Avant de commencer, je dois juste vous expliquer que les îles de Naoshima et Teshima n’accueillaient quasiment aucun touriste jusqu’à ce qu’un riche collectionneur japonais décide d’y installer sa collection en y construisant un musée. D’autres l’ont imités, faisant de ces îles des lieux culturels de très haute qualité, presentant des œuvres monumentales ouvertes à tous!

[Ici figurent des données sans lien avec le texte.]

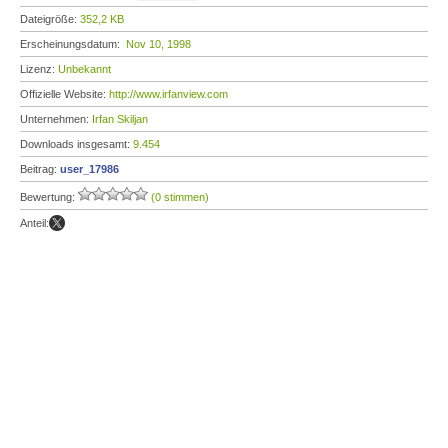
Dateigröße:
352,2 KB
Erscheinungsdatum:
Nov 10, 1998
Lizenz:
Unbekannt
Offizielle Website:
http://www.irfanview.com
Unternehmen:
Irfan Skiljan
Downloads insgesamt:
9.454
Beitrag:
user_17986
Bewertung:
(0 stimmen)
Anteil: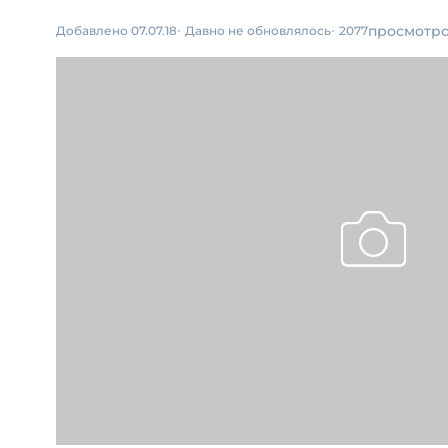
просмотр
Добавлено 07.07.18
Давно не обновлялось
2077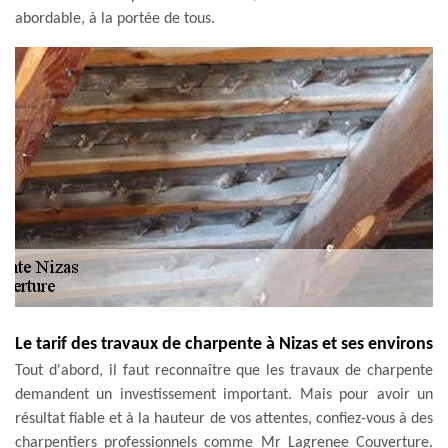
abordable, à la portée de tous.
Le tarif des travaux de charpente à Nizas et ses environs
Tout d'abord, il faut reconnaître que les travaux de charpente
demandent un investissement important. Mais pour avoir un
résultat fiable et à la hauteur de vos attentes, confiez-vous à des
charpentiers professionnels comme Mr Lagrenee Couverture.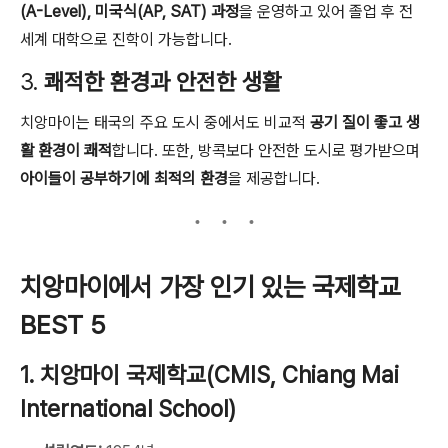
(A-Level), 미국식(AP, SAT) 과정
을 운영하고 있어 졸업 후 전
세계 대학으로 진학이 가능합니다.
3.
쾌적한 환경과 안전한 생활
치앙마이는 태국의 주요 도시 중에서도 비교적
공기 질이 좋고 생
활 환경이 쾌적
합니다. 또한, 방콕보다 안전한 도시로 평가받으며
아이들이 공부하기에 최적의 환경
을 제공합니다.
치앙마이에서 가장 인기 있는 국제학교
BEST 5
1. 치앙마이 국제학교(CMIS, Chiang Mai
International School)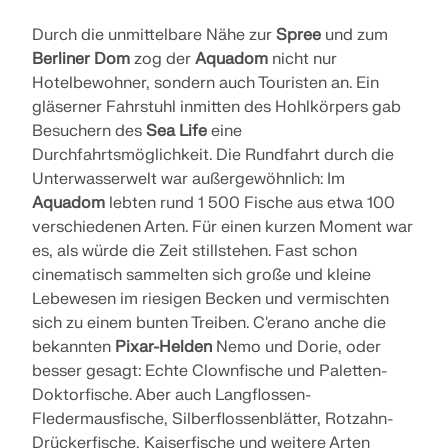
SCOPRI DI PIÙ
Durch die unmittelbare Nähe zur
Spree
und zum
Berliner Dom
zog der
Aquadom
nicht nur
Hotelbewohner, sondern auch Touristen an. Ein
gläserner Fahrstuhl inmitten des Hohlkörpers gab
Besuchern des
Sea Life
eine
Durchfahrtsmöglichkeit. Die Rundfahrt durch die
Unterwasserwelt war außergewöhnlich: Im
Aquadom
lebten rund 1 500 Fische aus etwa 100
verschiedenen Arten. Für einen kurzen Moment war
es, als würde die Zeit stillstehen. Fast schon
cinematisch sammelten sich große und kleine
Lebewesen im riesigen Becken und vermischten
sich zu einem bunten Treiben. C'erano anche die
Geo-Zone Tool
bekannten
Pixar-Helden
Nemo und Dorie, oder
besser gesagt: Echte Clownfische und Paletten-
Il servizio online Dlubal fornisce mappe delle zone
Doktorfische. Aber auch Langflossen-
per la rapida determinazione dei carichi da neve,
delle velocità del vento e dei dati sismici.
Fledermausfische, Silberflossenblätter, Rotzahn-
Drückerfische, Kaiserfische und weitere Arten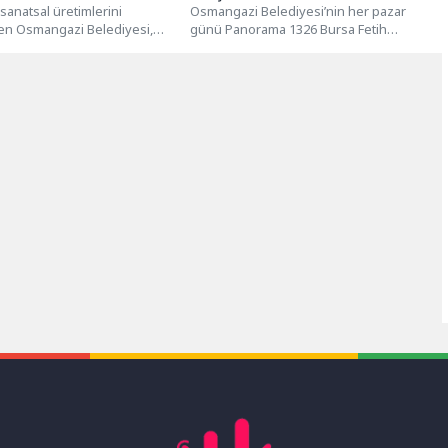
 sanatsal üretimlerini
Osmangazi Belediyesi’nin her pazar
en Osmangazi Belediyesi,
günü Panorama 1326 Bursa Fetih
ın oyuncuların Türkiye’nin
Müzesi’nde düzenlediği mehter takımı
şoförü Muammer Hanım’ın...
konseri ve...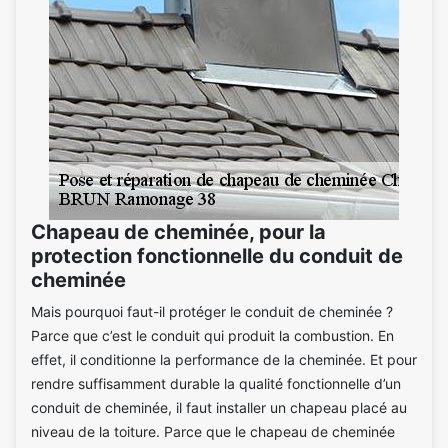
Chapeau de cheminée, pour la
protection fonctionnelle du conduit de
cheminée
Mais pourquoi faut-il protéger le conduit de cheminée ?
Parce que c’est le conduit qui produit la combustion. En
effet, il conditionne la performance de la cheminée. Et pour
rendre suffisamment durable la qualité fonctionnelle d’un
conduit de cheminée, il faut installer un chapeau placé au
niveau de la toiture. Parce que le chapeau de cheminée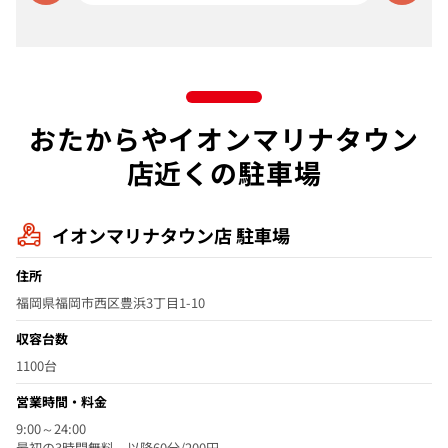
おたからやイオンマリナタウン
店近くの駐車場
イオンマリナタウン店 駐車場
住所
福岡県福岡市西区豊浜3丁目1-10
収容台数
1100台
営業時間・料金
9:00～24:00
最初の3時間無料 以降60分/200円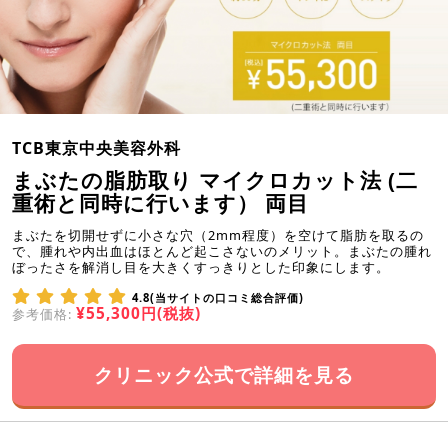
TCB東京中央美容外科
まぶたの脂肪取り マイクロカット法 (二
重術と同時に行います） 両目
まぶたを切開せずに小さな穴（2mm程度）を空けて脂肪を取るの
で、腫れや内出血はほとんど起こさないのメリット。まぶたの腫れ
ぼったさを解消し目を大きくすっきりとした印象にします。
4.8(当サイトの口コミ総合評価)
¥55,300円(税抜)
参考価格:
クリニック公式で詳細を見る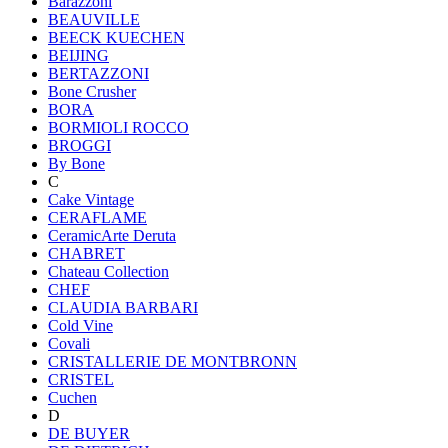
Barazzoni
BEAUVILLE
BEECK KUECHEN
BEIJING
BERTAZZONI
Bone Crusher
BORA
BORMIOLI ROCCO
BROGGI
By Bone
C
Cake Vintage
CERAFLAME
CeramicArte Deruta
CHABRET
Chateau Collection
CHEF
CLAUDIA BARBARI
Cold Vine
Covali
CRISTALLERIE DE MONTBRONN
CRISTEL
Cuchen
D
DE BUYER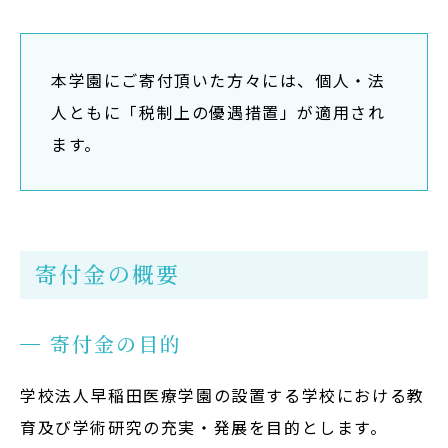
在学生の方
本学園にご寄付頂いた方々には、個人・法
卒業生の方
人ともに「税制上の優遇措置」が適用され
大学院生の方・修了生の方
ます。
企業・病院の方
お問い合わせ
寄付金の概要
よくある質問
お知らせ
寄付金の目的
サイトポリシー
学校法人早稲田医療学園の設置する学校における教
プライバシーポリシー
育及び学術研究の充実・発展を目的とします。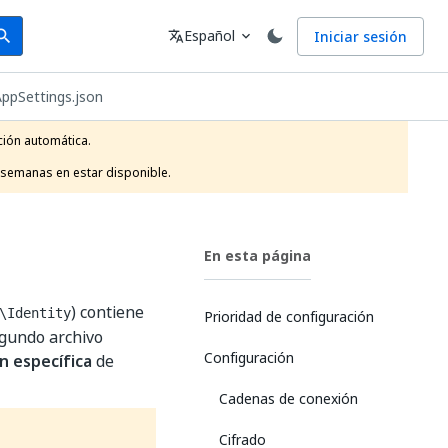
arch
Idioma
Español
Iniciar sesión
arch
translate
expand_more
AppSettings.json
ión automática.

 semanas en estar disponible.
En esta página
) contiene
\Identity
Prioridad de configuración
egundo archivo
Configuración
n específica
de
Cadenas de conexión
Cifrado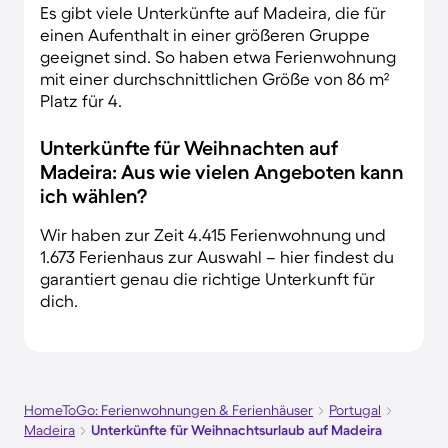
Es gibt viele Unterkünfte auf Madeira, die für
einen Aufenthalt in einer größeren Gruppe
geeignet sind. So haben etwa Ferienwohnung
mit einer durchschnittlichen Größe von 86 m²
Platz für 4.
Unterkünfte für Weihnachten auf
Madeira: Aus wie vielen Angeboten kann
ich wählen?
Wir haben zur Zeit 4.415 Ferienwohnung und
1.673 Ferienhaus zur Auswahl – hier findest du
garantiert genau die richtige Unterkunft für
dich.
HomeToGo: Ferienwohnungen & Ferienhäuser
Portugal
Madeira
Unterkünfte für Weihnachtsurlaub auf Madeira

Pas surprenant que ces îles étaient sur le bucket list d’Orélie au Japon. J’avais donc prévu une nuit sur l’île afin de nous éviter le ferry matin et soir. Il n’y a que quelques hébergements et la plupart sont hors de prix : par exemple le Benesse House à 425$/nuit. Mais j’ai réussi à trouver un petit Guesthouse en ville à un prix abordable. Le seul problème, le point sur la map était en plein milieu de nul part… Avec nos sacs de quasi 20kg sur les épaules et le gros soleil tapant, on commence à se rendre vers… là où je crois être la bonne adresse. Arrivés presque au bout de la « rue », on vire de bord. On essaye une deuxième, puis une troisième. On demande à un premier monsieur qui pointe un peu n’importe où. La deuxième personne semble savoir où c’est et nous amène complément à l’opposé d’où on allait… Humm curieux mais bon, il doit savoir où il va! Après 5 minutes, il reçoit un appel de son collègue lui indiquant la bonne direction à suivre, qui se trouve être la première rue où on est allé… mais notre hébergement est la dernière maison de la rue.. criss!

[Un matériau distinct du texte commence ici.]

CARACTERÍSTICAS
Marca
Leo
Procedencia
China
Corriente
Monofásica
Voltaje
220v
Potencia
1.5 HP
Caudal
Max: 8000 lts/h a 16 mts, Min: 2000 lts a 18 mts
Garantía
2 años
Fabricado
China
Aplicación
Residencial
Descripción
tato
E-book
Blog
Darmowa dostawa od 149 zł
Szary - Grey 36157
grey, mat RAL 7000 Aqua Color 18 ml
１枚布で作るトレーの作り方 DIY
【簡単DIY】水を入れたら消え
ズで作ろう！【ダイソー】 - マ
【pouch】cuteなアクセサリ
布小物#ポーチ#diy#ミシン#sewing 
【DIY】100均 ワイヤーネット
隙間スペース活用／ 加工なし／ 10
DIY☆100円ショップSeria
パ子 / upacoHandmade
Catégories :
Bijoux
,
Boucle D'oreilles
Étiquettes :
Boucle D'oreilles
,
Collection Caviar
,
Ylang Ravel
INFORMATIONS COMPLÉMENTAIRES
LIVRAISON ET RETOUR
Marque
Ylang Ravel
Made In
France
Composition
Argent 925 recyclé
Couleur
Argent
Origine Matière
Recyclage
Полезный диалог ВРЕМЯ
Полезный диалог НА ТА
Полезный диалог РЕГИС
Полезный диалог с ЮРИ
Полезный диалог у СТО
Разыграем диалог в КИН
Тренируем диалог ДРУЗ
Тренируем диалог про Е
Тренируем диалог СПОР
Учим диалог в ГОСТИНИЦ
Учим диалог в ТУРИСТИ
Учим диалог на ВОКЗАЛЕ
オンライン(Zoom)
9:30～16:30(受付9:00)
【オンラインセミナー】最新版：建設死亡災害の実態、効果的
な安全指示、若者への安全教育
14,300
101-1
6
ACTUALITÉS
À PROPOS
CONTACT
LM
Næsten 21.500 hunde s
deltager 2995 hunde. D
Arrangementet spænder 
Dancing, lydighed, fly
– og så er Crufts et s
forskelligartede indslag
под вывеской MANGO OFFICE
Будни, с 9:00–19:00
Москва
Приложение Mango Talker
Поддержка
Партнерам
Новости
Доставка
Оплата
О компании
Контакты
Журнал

C’est donc 30 minutes plus tard et dégoulinant de sueur, qu’on pose nos sacs et qu’on commence notre exploration de Naoshima en visitant le Art House Project où plusieurs artistes ont transformés des maisons traditionnelles. Mon coup de coeur va sans hésiter à la maison Minamidera qui abrite l’oeuvre de James Turrell. Tu entres dans une pièce complètement plongée dans l’obscurité, et après quelques minutes, des lumières apparaissent devant toi. On t’invite ensuite à t’avancer vers la lumière. La salle devient de plus en plus claire. Tu penses naïvement que les lumières augmentent mais on t’apprant qu’elles ont toujours été allumées et que c’est juste le délai d’acclimatation de tes yeux qui te fait apercevoir l’oeuvre au fur et à mesure.

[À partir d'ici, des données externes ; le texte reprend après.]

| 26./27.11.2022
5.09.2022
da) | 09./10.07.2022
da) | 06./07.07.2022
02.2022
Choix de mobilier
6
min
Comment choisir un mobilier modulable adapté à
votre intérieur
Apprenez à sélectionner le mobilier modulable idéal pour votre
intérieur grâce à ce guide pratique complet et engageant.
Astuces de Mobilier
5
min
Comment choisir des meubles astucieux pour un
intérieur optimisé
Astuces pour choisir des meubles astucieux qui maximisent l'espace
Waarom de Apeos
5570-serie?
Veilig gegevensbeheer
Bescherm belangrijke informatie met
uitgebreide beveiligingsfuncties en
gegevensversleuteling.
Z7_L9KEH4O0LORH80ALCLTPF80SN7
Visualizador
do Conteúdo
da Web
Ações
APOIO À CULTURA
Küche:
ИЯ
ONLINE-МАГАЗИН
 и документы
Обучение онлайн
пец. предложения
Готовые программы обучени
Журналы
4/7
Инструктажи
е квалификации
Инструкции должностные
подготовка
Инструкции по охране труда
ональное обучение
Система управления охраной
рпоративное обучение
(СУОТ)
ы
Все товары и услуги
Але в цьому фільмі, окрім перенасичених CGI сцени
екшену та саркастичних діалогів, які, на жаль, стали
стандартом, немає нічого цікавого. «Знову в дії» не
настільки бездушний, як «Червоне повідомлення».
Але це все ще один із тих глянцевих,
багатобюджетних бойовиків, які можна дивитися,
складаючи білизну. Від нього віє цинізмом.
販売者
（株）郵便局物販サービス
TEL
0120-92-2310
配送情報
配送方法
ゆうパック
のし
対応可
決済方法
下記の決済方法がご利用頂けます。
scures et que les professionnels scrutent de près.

Ensuite, on va dans un premier musée (Ando Museum) qui n’était pas très intéressant… Par contre, le 2e (Benesse House Museum) est beaucoup plus hot avec entre autre, The World Flag Ant Farm, une oeuvre de l’artiste japonais Yukinori Yanagi qui a fait 182 drapeaux en sable fin. Les petits drapeaux, reliés entre eux, furent ensuite envahit par des milliers de fournis qui mélangeaient ainsi les couleurs et rendant certains drapeaux méconnaissables, pour symboliser le déplacement des citoyens et leurs cultures.
Pour se rendre au prochain musée, on décide de marcher et j’entends quelqu’un à ma gauche chanter « 1km à pied, ça use ça use. 1km à pied, ça use les souliers… 2km à pied… » Aussi palpitant que le Lee Ufan Museum! Passons…
Arrivés au Chichū Art Museum, on monte d’un cran avec l’impressionnante œuvre de Walter de Maria qui se veut être une immense sphère de marbre dans une salle sans ouverture assez grande pour la rentrer ce qui laisse croire que la salle a été construite autour de l’œuvre. Mais passons aux choses sérieuses avec les peintures surdimensionnées de Claude Monet, et 3 autres œuvres de James Turrell, artiste dont je vous ai parlé tantôt. Et en plus, j’ai avec moi une muséologue avec 1 BAC en histoire de l’art et 2 maîtrises dans le même domaine pour m’expliquer le tout! Je suis en business pour tout vous expliquer maintenant!
De retour au village portuaire, on décide d’aller dans un Onsen (bain public) qui n’est pas mixte mais qui permet les tattoos. En plus, il y a des œuvres d’arts là aussi! Mais, je ne reste pas très fan… Pas de l’art, plutôt.. comment dire.. ça reste un bain public.. c’est comme si.. j’invitais mes collègues de travail à venir prendre un bain chez nous… Pas sur!